A technique developed at Brookhaven, called diffraction-enhanced imaging (DEI), might provide the extra imaging power researchers crave. DEI, which makes use of extremely bright beams of x-rays available at synchrotron sources such as Brookhaven's National Synchrotron Light Source, is used to visualize not only bone, but also soft tissue in a way that is not possible using standard x-rays. In contrast to conventional sources, synchrotron x-ray beams are thousands of times more intense and extremely concentrated into a narrow beam. The result is typically a lower x-ray dose with a higher image quality. Images of the brain of a transgenic mouse obtained through histology and the corresponding brain region imaged with DEI in computed tomography mode.

In this study, researchers from Brookhaven and Stony Brook University used DEI in a high-resolution mode called micro-computed tomography to visualize individual plaques in a mouse-brain model of Alzheimer's disease. The results not only revealed detailed images of the plaques, but also proved that DEI can be used on whole brains to visualize a wide range of anatomical structures without the use of a contrast agent.

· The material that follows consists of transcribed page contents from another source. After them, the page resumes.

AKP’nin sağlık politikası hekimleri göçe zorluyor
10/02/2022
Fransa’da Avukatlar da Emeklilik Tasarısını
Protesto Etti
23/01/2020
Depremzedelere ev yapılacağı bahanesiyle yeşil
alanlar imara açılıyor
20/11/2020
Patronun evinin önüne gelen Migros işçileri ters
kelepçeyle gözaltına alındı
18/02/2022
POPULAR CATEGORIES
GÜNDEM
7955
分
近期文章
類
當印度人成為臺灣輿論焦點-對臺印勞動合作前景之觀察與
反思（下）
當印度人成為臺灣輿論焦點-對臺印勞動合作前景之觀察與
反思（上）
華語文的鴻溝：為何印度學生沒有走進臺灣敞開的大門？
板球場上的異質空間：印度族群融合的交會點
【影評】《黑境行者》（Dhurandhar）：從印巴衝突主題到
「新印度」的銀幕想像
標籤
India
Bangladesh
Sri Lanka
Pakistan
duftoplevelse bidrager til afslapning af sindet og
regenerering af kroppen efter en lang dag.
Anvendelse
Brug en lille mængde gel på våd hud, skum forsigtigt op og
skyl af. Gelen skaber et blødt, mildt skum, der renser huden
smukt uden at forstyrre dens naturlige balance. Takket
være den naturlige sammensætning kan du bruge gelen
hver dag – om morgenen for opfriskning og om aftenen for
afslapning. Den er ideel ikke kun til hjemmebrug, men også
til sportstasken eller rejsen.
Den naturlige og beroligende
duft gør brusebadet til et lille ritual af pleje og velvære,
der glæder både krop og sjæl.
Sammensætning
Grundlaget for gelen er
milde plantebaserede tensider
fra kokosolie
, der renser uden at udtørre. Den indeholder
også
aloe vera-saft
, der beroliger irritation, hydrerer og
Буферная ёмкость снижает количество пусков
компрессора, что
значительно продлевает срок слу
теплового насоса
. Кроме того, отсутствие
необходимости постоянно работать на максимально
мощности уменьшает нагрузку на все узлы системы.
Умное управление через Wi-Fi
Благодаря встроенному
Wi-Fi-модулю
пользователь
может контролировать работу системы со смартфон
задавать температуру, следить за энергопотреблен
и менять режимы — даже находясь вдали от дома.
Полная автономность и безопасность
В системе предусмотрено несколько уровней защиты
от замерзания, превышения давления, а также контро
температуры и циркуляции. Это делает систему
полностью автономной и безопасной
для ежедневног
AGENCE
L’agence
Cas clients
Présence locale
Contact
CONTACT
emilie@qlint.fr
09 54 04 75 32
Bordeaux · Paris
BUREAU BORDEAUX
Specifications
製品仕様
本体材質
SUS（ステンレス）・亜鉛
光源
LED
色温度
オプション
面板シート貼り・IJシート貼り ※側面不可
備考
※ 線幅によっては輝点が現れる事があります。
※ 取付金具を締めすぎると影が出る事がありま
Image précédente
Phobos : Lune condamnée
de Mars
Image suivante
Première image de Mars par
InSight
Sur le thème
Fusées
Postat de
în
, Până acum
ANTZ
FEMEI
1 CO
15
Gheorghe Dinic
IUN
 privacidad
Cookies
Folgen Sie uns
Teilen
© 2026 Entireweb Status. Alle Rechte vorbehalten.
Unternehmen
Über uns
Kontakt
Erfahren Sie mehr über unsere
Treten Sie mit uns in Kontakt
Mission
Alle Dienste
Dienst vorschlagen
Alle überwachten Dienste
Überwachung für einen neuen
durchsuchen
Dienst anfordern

The images are similar to those produced by high-resolution magnetic resonance imaging (MRI), with the potential to even exceed MRI pictures in resolution, Connor said. "The contrast and resolution we achieved in comparison to other types of imaging really is amazing," he said. "When DEI is used, everything just lights up."

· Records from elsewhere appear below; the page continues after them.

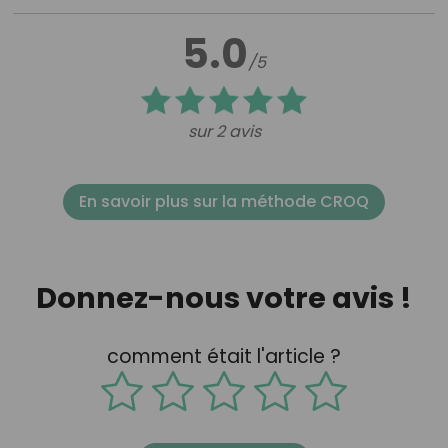
5.0
/5
sur 2 avis
En savoir plus sur la méthode CROQ
Donnez-nous votre avis !
comment était l'article ?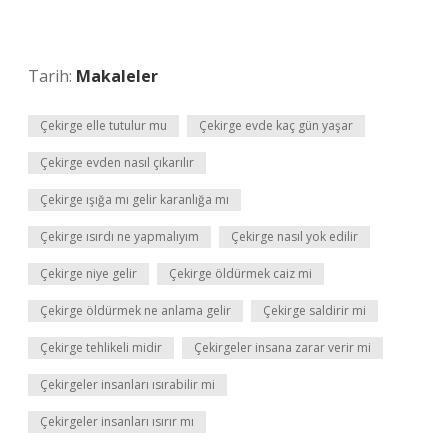
Tarih:
Makaleler
Çekirge elle tutulur mu
Çekirge evde kaç gün yaşar
Çekirge evden nasıl çıkarılır
Çekirge ışığa mı gelir karanlığa mı
Çekirge ısırdı ne yapmalıyım
Çekirge nasıl yok edilir
Çekirge niye gelir
Çekirge öldürmek caiz mi
Çekirge öldürmek ne anlama gelir
Çekirge saldirir mi
Çekirge tehlikeli midir
Çekirgeler insana zarar verir mi
Çekirgeler insanları ısırabilir mi
Çekirgeler insanları ısırır mı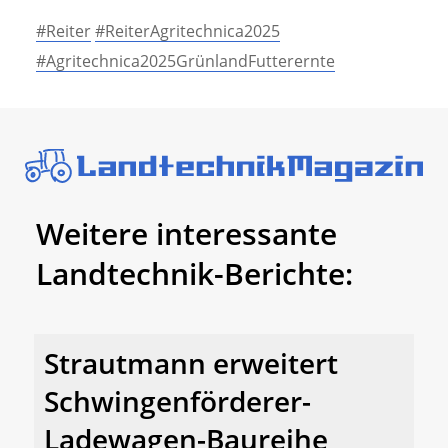
#Reiter
#ReiterAgritechnica2025
#Agritechnica2025GrünlandFutterernte
Weitere interessante
Landtechnik-Berichte:
Strautmann erweitert
Schwingenförderer-
Ladewagen-Baureihe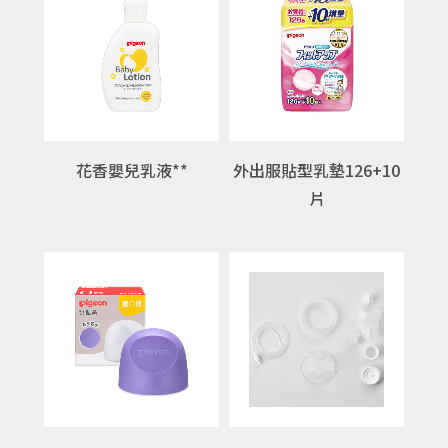
花香嬰兒乳液**
外出服貼型乳墊126+10
片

The radiation dose used for this study is too high to safely image individual A• plaques in humans - the ultimate goal - but the results provide researchers with promising clues.

"Now that we know we can actually see these plaques, the hope is to develop an imaging modality that will work in living humans," Connor said. "We've also now shown that we can see these plaques in a full brain, which means we can produce images from a live animal and learn how these plaques grow."

Funding for this study was provided by the National Institutes of Health, the National Cancer Institute, and Brookhaven Lab's Laboratory Directed Research and Development program. The National Synchrotron Light Source is funded by the Office of Basic Energy Sciences within the DOE Office of Science.

How it works

To make a diffraction-enhanced image, x-rays from the synchrotron are first tuned to one wavelength before being beamed at an anatomical structure or slide. As the monochromatic (single wavelength) beam passes through the tissue, the x-rays scatter and refract, or bend, at different angles depending on the characteristics of the tissue. The subtle scattering and refraction are detected by what is called an analyzer crystal, which diffracts, or changes the intensity, of the x-rays by different amounts according to their scattering angles.

The diffracted beam is passed onto a radiographic plate or digital recorder, which documents the differences in intensity to show the interior structural details.